Does anyone here have any experiences using Medi-Share that they would like to share? Looking at potentially making a switch as our insurance continues to rise in cost and decline in quality. 

https://mychristiancare.org/


----------



## SemperFiDawg (Aug 18, 2017)

Have a co worker that has it and loves it.  Doctors love it to.  It pays Ca$$$$h.


----------



## ssramage (Aug 18, 2017)

SemperFiDawg said:


> Have a co worker that has it and loves it.  Doctors love it to.  It pays Ca$$$$h.



Good to know. 

I'm really just sick of the insurance game. My wife and I are 29 and pretty healthy. 2 small kids that are healthy too. Other than the routine stuff, we really don't have any major medical expenses.

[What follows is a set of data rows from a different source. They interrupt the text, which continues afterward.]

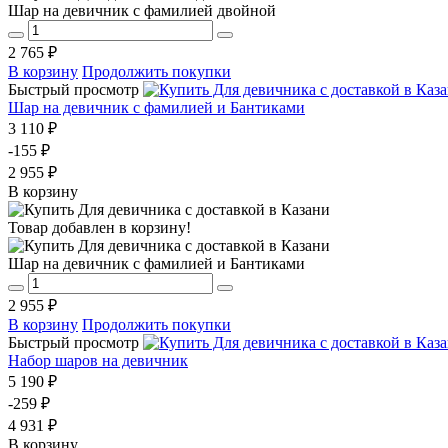
Шар на девичник с фамилией двойной
2 765 ₽
В корзину
Продолжить покупки
Быстрый просмотр
Шар на девичник с фамилией и Бантиками
3 110 ₽
-155 ₽
2 955 ₽
В корзину
Товар добавлен в корзину!
Шар на девичник с фамилией и Бантиками
2 955 ₽
В корзину
Продолжить покупки
Быстрый просмотр
Набор шаров на девичник
5 190 ₽
-259 ₽
4 931 ₽
В корзину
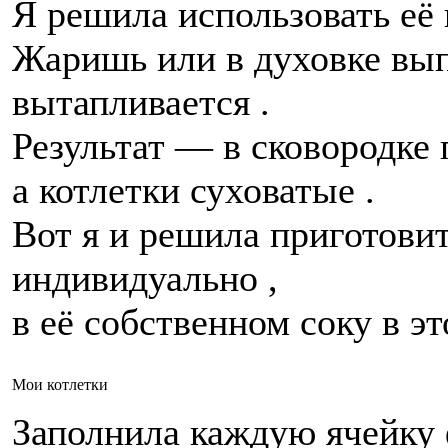
Я решила использовать её 
Жаришь или в духовке вып
вытапливается .
Результат — в сковородке п
а котлетки суховатые .
Вот я и решила приготови
индивидуально ,
в её собственном соку в э
Мои котлетки
Заполнила каждую ячейку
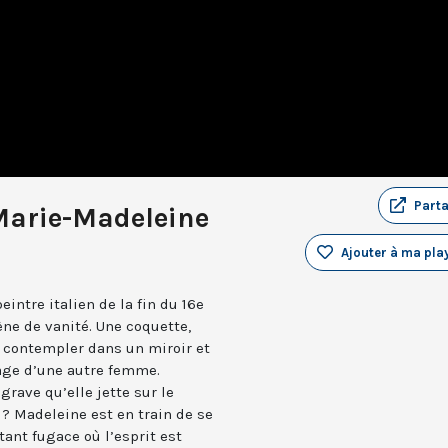
Part
Marie-Madeleine
Ajouter à ma play
intre italien de la fin du 16e
ène de vanité. Une coquette,
contempler dans un miroir et
age d’une autre femme.
grave qu’elle jette sur le
? Madeleine est en train de se
tant fugace où l’esprit est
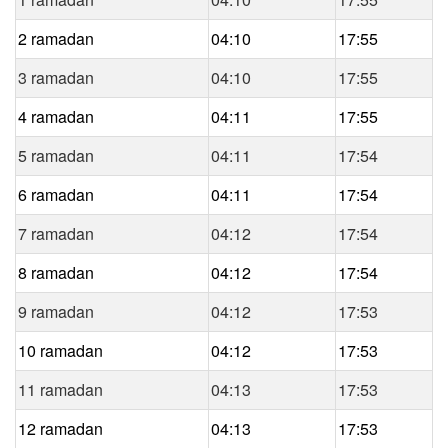
2 ramadan
04:10
17:55
3 ramadan
04:10
17:55
4 ramadan
04:11
17:55
5 ramadan
04:11
17:54
6 ramadan
04:11
17:54
7 ramadan
04:12
17:54
8 ramadan
04:12
17:54
9 ramadan
04:12
17:53
10 ramadan
04:12
17:53
11 ramadan
04:13
17:53
12 ramadan
04:13
17:53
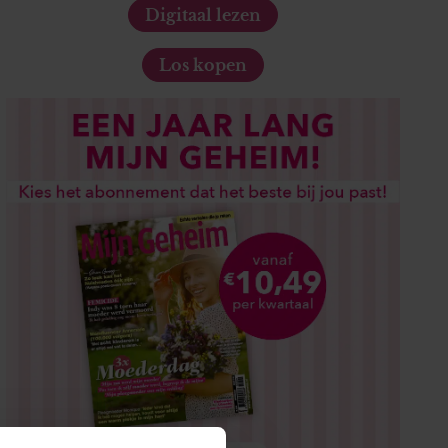
Digitaal lezen
Los kopen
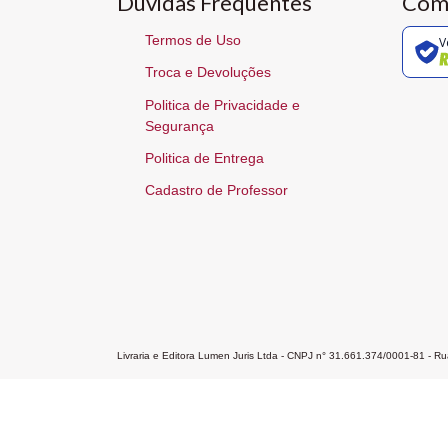
Dúvidas Frequentes
Com
Termos de Uso
V
Troca e Devoluções
Politica de Privacidade e
Segurança
Politica de Entrega
Cadastro de Professor
Livraria e Editora Lumen Juris Ltda - CNPJ n° 31.661.374/0001-81 - 
Home
A Editora
Atendimento
Pr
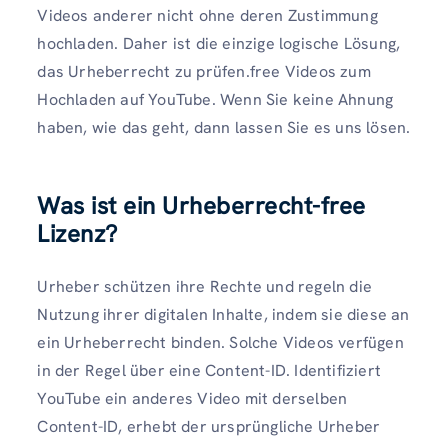
Videos anderer nicht ohne deren Zustimmung
hochladen. Daher ist die einzige logische Lösung,
das Urheberrecht zu prüfen.free Videos zum
Hochladen auf YouTube. Wenn Sie keine Ahnung
haben, wie das geht, dann lassen Sie es uns lösen.
Was ist ein Urheberrecht-free
Lizenz?
Urheber schützen ihre Rechte und regeln die
Nutzung ihrer digitalen Inhalte, indem sie diese an
ein Urheberrecht binden. Solche Videos verfügen
in der Regel über eine Content-ID. Identifiziert
YouTube ein anderes Video mit derselben
Content-ID, erhebt der ursprüngliche Urheber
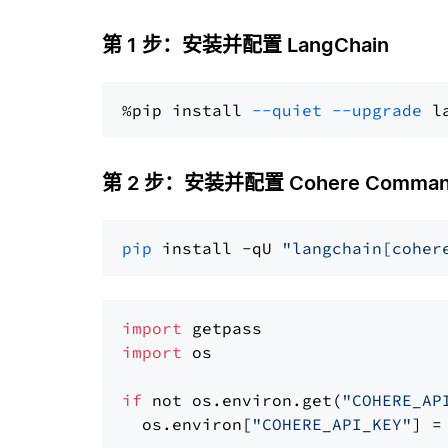
第 1 步：安装并配置 LangChain
%pip install 
--quiet
--upgrade
 l
第 2 步：安装并配置 Cohere Comma
pip
 install -qU 
"langchain[coher
import
import
 os

if
 not os.environ.get(
"COHERE_AP
  os.environ[
"COHERE_API_KEY"
] =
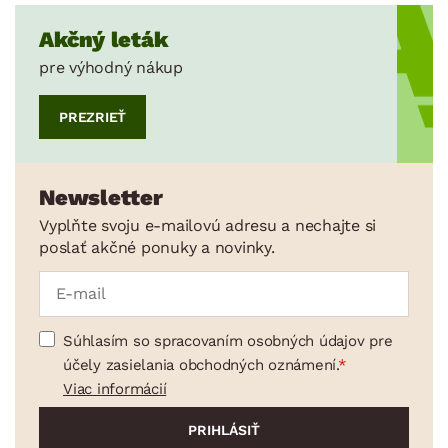
Akčný leták
pre výhodný nákup
PREZRIEŤ
Newsletter
Vyplňte svoju e-mailovú adresu a nechajte si
poslať akčné ponuky a novinky.
Súhlasím so spracovaním osobných údajov pre
účely zasielania obchodných oznámení.
Viac informácií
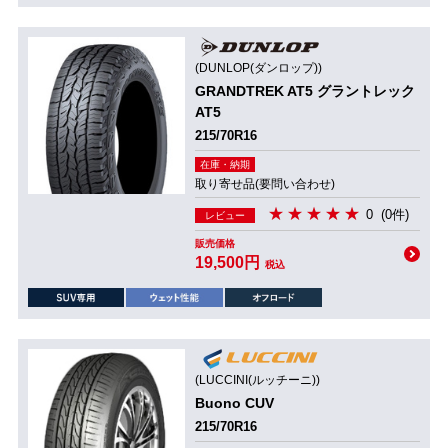
(DUNLOP(ダンロップ))
GRANDTREK AT5 グラントレック
AT5
215/70R16
在庫・納期
取り寄せ品(要問い合わせ)
0
(0件)
レビュー
販売価格
19,500円
税込
(LUCCINI(ルッチーニ))
Buono CUV
215/70R16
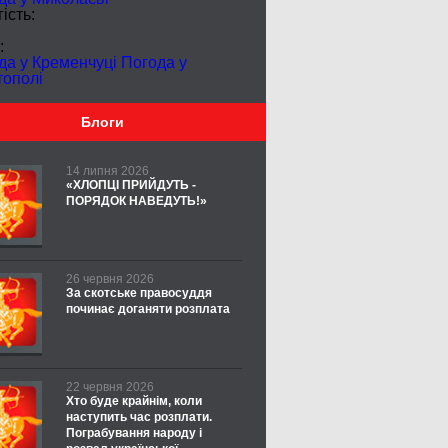
ість:
:
да у Кременчуці
Погода у
тополі
Блоги
14 липня 2026
«ХЛОПЦІ ПРИЙДУТЬ -
ПОРЯДОК НАВЕДУТЬ!»
26 червня 2026
За скотське правосуддя
починає доганяти розплата
22 червня 2026
Хто буде крайнім, коли
наступить час розплати.
Пограбування народу і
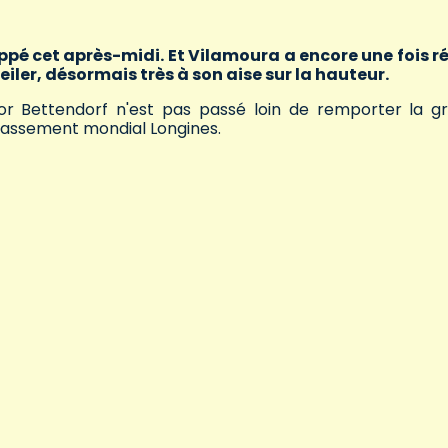
ppé cet après-midi. Et Vilamoura a encore une fois r
eiler, désormais très à son aise sur la hauteur.
or Bettendorf n'est pas passé loin de remporter la g
lassement mondial Longines.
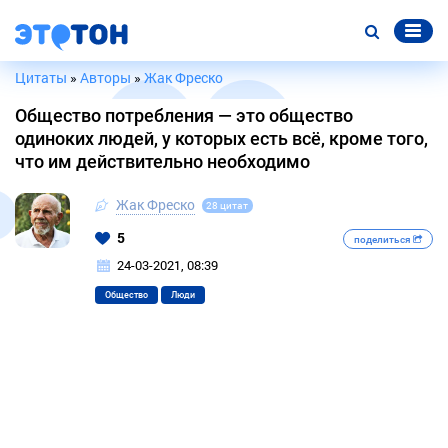
Цитаты
»
Авторы
»
Жак Фреско
Общество потребления — это общество
одиноких людей, у которых есть всё, кроме того,
что им действительно необходимо
Жак Фреско
28 цитат
5
поделиться
24-03-2021, 08:39
Общество
Люди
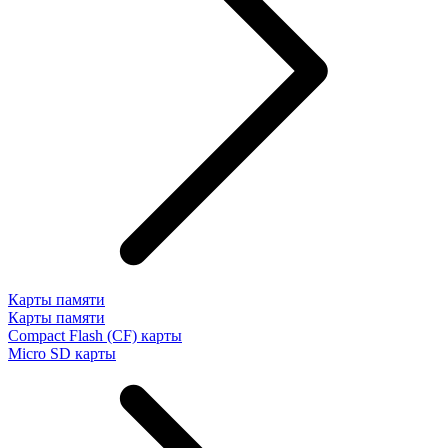
Карты памяти
Карты памяти
Compact Flash (CF) карты
Micro SD карты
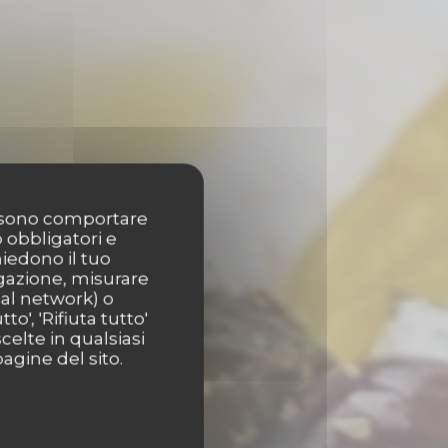
possono comportare
o obbligatori e
hiedono il tuo
igazione, misurare
ial network) o
o', 'Rifiuta tutto'
celte in qualsiasi
agine del sito.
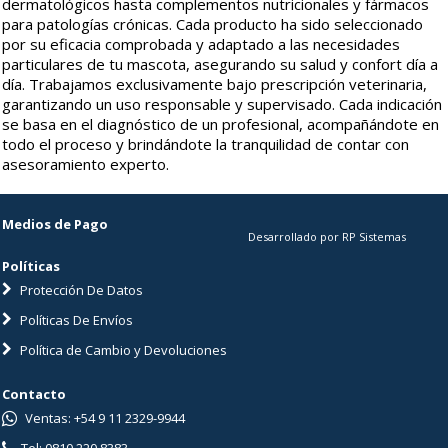
dermatológicos hasta complementos nutricionales y fármacos
para patologías crónicas. Cada producto ha sido seleccionado
por su eficacia comprobada y adaptado a las necesidades
particulares de tu mascota, asegurando su salud y confort día a
día. Trabajamos exclusivamente bajo prescripción veterinaria,
garantizando un uso responsable y supervisado. Cada indicación
se basa en el diagnóstico de un profesional, acompañándote en
todo el proceso y brindándote la tranquilidad de contar con
asesoramiento experto.
Medios de Pago
Desarrollado por RP Sistemas
Políticas
Protección De Datos
Políticas De Envíos
Política de Cambio y Devoluciones
Contacto
Ventas: +54 9 11 2329-9944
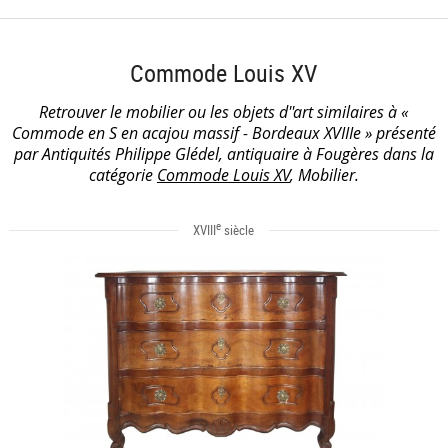
Commode Louis XV
Retrouver le mobilier ou les objets d''art similaires à «
Commode en S en acajou massif - Bordeaux XVIIIe » présenté
par Antiquités Philippe Glédel, antiquaire à Fougères dans la
catégorie
Commode Louis XV
, Mobilier.
e
XVIII
siècle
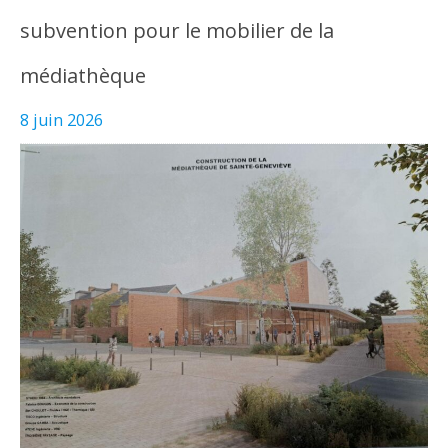
subvention pour le mobilier de la
médiathèque
8 juin 2026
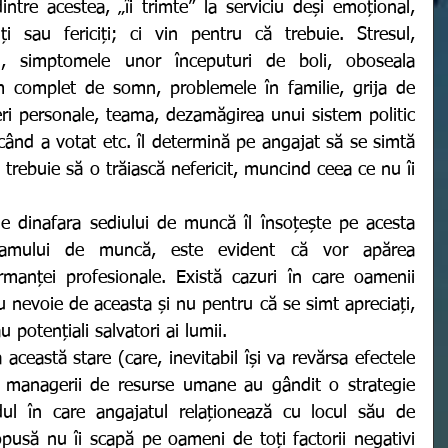
tre acestea, „îi trimte” la serviciu deși emoțional, 
 sau fericiți; ci vin pentru că trebuie. Stresul, 
lui, simptomele unor începuturi de boli, oboseala 
m complet de somn, problemele în familie, grija de 
ceri personale, teama, dezamăgirea unui sistem politic 
când a votat etc. îl determină pe angajat să se simtă 
e trebuie să o trăiască nefericit, muncind ceea ce nu îi 
ramului de muncă, este evident că vor apărea 
rmanței profesionale. Există cazuri în care oamenii 
nevoie de aceasta și nu pentru că se simt apreciați, 
au potențiali salvatori ai lumii. 
) managerii de resurse umane au gândit o strategie 
ul în care angajatul relaționează cu locul său de 
pusă nu îi scapă pe oameni de toți factorii negativi 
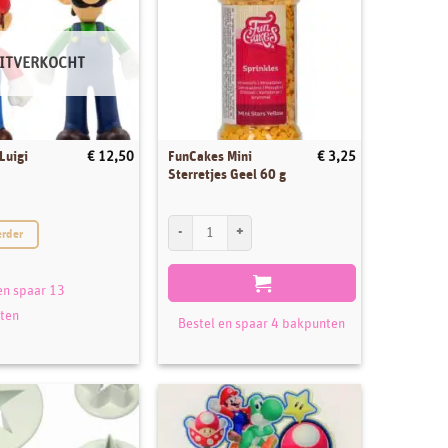
ITVERKOCHT
Luigi
FunCakes Mini
€
12,50
€
3,25
Sterretjes Geel 60 g
FunCakes Mini Sterretjes Geel 60 g aantal
erder
cupcake rondjes aantal
en spaar 13
ten
Bestel en spaar 4 bakpunten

This year, my wife gave birth to our second son. I pay almost $9k a year in premiums and will still hit my $10k out of pocket maximum for the year. I could have no insurance and would have paid the same amount over the course of the year...It's CRAZY!


----------



## SemperFiDawg (Aug 21, 2017)

ssramage said:


> Good to know.
> 
> I'm really just sick of the insurance game. My wife and I are 29 and pretty healthy. 2 small kids that are healthy too. Other than the routine stuff, we really don't have any major medical expenses.
> 
> This year, my wife gave birth to our second son. I pay almost $9k a year in premiums and will still hit my $10k out of pocket maximum for the year. I could have no insurance and would have paid the same amount over the course of the year...It's CRAZY!



Most hospitals will heavily discount a bill for cash payment up front.  Some up to 85% off.  It's the people with insurance who are paying that 85% difference.  When I was young and starting a family, I didn't carry insurance.  Once had a 10K bill.  Negotiated with hospital for 2500.  Went to bank.  Borrowed 2500 and paid hospital.  Lot cheaper to make loan payments than insurance premiums.


----------



## StriperAddict (Sep 2, 2017)

Never knew this plan existed. Gonna give it a look, thanks


----------



## mattuga (Sep 12, 2017)

ssramage said:


> Good to know.
> 
> I'm really just sick of the insurance game. My wife and I are 29 and pretty healthy. 2 small kids that are healthy too. Other than the routine stuff, we really don't have any major medical expenses.
> 
> This year, my wife gave birth to our second son. I pay almost $9k a year in premiums and will still hit my $10k out of pocket maximum for the year. I could have no insurance and would have paid the same amount over the course of the year...It's CRAZY!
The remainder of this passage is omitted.